“The White Crucifixion”, Marc Chagall, 1938, Art Institute of Chicago.
The Jewish artist, Marc Chagall, shows the crucified Jesus as a Jewish martyr. His head is covered as if he were in prayer and around his waist is a Jewish prayer shawl with it’s tzitzit or threads with knots to serve as reminders of the commandments to be observed in this life. Except here there are no knots because Jesus is already dead. Chagall wrote “For me, Christ has always represented the true archetype of the Jewish martyr”. But it is clear that for him the crucified Christ was also a universal symbol of innocent suffering. Chagall painted this in 1938 in the wake of what would become know as “Kristallnacht”, when on the 9th/10th November 1938 in cities across Germany, Austria and Czechoslovakia, Jewish homes were ransacked, the streets covered in the broken glass from their windows, synagogues burned, Jewish graveyards desecrated, and people arrested for simply being Jews. In this painting to the left of the cross Chagall’s home village has been pillaged. Actually this event happened on the very night Chagall was born. As a result he grew up moving from town to town. To the right, a synagogue is being looted and burnt. Below the cross people flee in every direction. A mother holds her child close to her chest as she fees beyond our view. Also on the left on what looks like a river there is a boat filled with people. One of them extends an arm towards the cross. In one of his poems Chagall wrote: “I carry my cross every day, l am led by the hand and pushed forward, the night grows dark around me. Have you abandoned me, my God? Why?” Despite these scenes of death, destruction and abandonment, there is a central beam of light shining down unto the cross illumining the dead Jesus. This beam of brightness transforms the depiction of the senseless suffering of innocent people into what might properly be called a lament, and a lament is prayer. One candle on the menorah just below the cross has been extinguished, and yet the innocent Christ is aglow with divine light from above as if he has replaced the seventh candle.
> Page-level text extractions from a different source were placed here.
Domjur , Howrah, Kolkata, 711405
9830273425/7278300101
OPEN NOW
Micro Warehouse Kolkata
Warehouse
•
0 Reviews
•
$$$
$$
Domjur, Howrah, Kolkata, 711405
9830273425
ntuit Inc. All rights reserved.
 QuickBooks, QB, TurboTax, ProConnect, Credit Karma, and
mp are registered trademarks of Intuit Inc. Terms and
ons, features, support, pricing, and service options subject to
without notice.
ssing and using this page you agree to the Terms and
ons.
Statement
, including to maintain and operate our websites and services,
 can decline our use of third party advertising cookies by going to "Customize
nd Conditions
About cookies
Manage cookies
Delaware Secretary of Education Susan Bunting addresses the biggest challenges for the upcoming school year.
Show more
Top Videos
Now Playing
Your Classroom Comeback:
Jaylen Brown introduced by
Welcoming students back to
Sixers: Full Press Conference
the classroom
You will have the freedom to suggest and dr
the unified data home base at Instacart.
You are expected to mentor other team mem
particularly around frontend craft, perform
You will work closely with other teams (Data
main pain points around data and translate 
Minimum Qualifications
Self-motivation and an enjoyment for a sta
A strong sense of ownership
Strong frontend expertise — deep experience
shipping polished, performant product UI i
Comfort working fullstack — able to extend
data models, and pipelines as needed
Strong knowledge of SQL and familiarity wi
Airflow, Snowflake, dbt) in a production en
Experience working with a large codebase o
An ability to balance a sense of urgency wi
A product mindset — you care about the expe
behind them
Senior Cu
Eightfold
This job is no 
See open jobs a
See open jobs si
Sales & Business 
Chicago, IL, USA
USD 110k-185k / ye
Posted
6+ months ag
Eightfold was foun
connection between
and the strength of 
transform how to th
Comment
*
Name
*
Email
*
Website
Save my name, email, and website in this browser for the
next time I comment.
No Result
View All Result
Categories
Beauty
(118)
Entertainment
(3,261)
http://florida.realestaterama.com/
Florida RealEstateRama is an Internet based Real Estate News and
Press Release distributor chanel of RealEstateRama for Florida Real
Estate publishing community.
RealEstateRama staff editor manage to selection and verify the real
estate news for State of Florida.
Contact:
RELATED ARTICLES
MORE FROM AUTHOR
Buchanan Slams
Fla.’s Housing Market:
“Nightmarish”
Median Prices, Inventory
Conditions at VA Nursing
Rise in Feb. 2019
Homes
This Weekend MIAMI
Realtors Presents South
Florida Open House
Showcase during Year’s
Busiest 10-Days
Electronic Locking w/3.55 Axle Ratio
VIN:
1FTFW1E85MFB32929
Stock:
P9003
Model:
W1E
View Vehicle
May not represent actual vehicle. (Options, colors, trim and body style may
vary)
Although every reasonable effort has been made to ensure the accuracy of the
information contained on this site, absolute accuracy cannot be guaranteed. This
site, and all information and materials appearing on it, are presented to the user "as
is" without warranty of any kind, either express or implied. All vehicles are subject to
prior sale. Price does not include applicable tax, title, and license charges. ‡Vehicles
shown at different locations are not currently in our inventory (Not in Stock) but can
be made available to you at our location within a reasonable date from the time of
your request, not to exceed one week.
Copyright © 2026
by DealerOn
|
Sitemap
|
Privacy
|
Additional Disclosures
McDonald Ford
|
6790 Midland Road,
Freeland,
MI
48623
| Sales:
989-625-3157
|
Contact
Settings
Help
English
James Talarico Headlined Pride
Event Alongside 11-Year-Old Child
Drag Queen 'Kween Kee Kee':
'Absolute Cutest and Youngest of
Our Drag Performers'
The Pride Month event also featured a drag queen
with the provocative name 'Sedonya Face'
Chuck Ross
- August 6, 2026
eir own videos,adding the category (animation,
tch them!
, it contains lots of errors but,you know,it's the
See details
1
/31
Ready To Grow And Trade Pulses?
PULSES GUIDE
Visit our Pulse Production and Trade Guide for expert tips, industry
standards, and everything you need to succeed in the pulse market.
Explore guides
This painting is on display in the newly founded Museo del Corso in Rome, to coincide with the beginning of this year of Jubilee. This holy year is an initiative which calls us together in hope. Can we find hope, if together we embrace our common humanity, letting the light of basic human goodness shine out in a darkening world? Tomorrow the Holocaust will be remembered by many in sincerity of heart. But what happened then continues still: we remain as a world trapped in the age-old conflict of Cain and Abel. It is time to let the light we bear shine forth.